When the University of Wisconsin System gets its funding from the state, it comes as a pool of money that gets divided up for campus use.
Not all of the money gets put directly toward the cost of teaching, however. Before it moves on to the campuses, some of the pot has to cover the System's debt service and the cost of utilities.
With Gov. Scott Walker's executive budget proposing significant cuts to the UW System over the next two years — around 13 percent of the state funding and about 2.5 percent of the System's total budget — debt service and utilities take on an even larger share of the funding.
According to a UW System analysis of general purpose revenue funding, debt service and utilities are projected to account for nearly 37 percent of the total state funding in the 2015-16 fiscal year.
That's up from 33 percent in 2014-15 and 12 percent in 2000-01.

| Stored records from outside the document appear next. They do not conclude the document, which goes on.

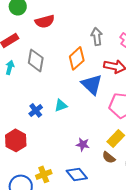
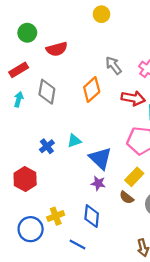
gray arrow: (97, 36) -> (113, 65), turned -30
blue triangle: (92, 84) -> (100, 158), moved
blue diamond: (77, 174) -> (92, 216), turned 45

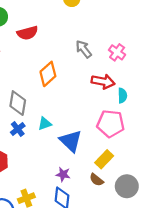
orange diamond: (92, 89) -> (48, 74), moved
gray diamond: (47, 92) -> (18, 103), moved
purple star: (98, 183) -> (63, 174), moved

In the six years of Walker budgets, counting the proposals for 2015-16 and 2016-17 that are going through the Legislature, an average of 32 percent of state funding for the UW System went toward debt service and utilities.

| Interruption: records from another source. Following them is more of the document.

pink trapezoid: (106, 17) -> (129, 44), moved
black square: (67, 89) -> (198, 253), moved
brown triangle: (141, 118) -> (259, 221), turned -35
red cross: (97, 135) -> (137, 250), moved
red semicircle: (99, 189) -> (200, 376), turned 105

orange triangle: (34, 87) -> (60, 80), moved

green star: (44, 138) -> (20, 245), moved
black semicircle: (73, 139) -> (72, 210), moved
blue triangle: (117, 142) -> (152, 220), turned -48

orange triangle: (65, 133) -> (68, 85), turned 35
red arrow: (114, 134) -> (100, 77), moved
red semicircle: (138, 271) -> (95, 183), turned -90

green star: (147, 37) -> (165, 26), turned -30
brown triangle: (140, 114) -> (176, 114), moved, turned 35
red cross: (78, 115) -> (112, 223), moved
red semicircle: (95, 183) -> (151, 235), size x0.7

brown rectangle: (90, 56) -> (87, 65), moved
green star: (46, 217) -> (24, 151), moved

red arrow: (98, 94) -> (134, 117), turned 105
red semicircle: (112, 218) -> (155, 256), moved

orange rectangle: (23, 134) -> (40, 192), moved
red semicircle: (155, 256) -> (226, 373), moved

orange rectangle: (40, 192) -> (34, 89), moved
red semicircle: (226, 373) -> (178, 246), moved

In the previous six years, the average was 23 percent.
The graphic below shows how general purpose revenue from the state has changed since 1998-99, with debt service and utilities broken out.
The Board of Regents in April approved a tuition hike for out-of-state students and those in professional programs, but Walker has proposed continuing a tuition freeze for in-state students.
That means the UW System campuses are limited in how much new tuition revenue they can bring in to offset the funding cuts.
In general, the available funds for teaching and paying faculty and staff are made up of the general purpose revenue (minus what's taken out for debt service and utilities) and tuition revenue.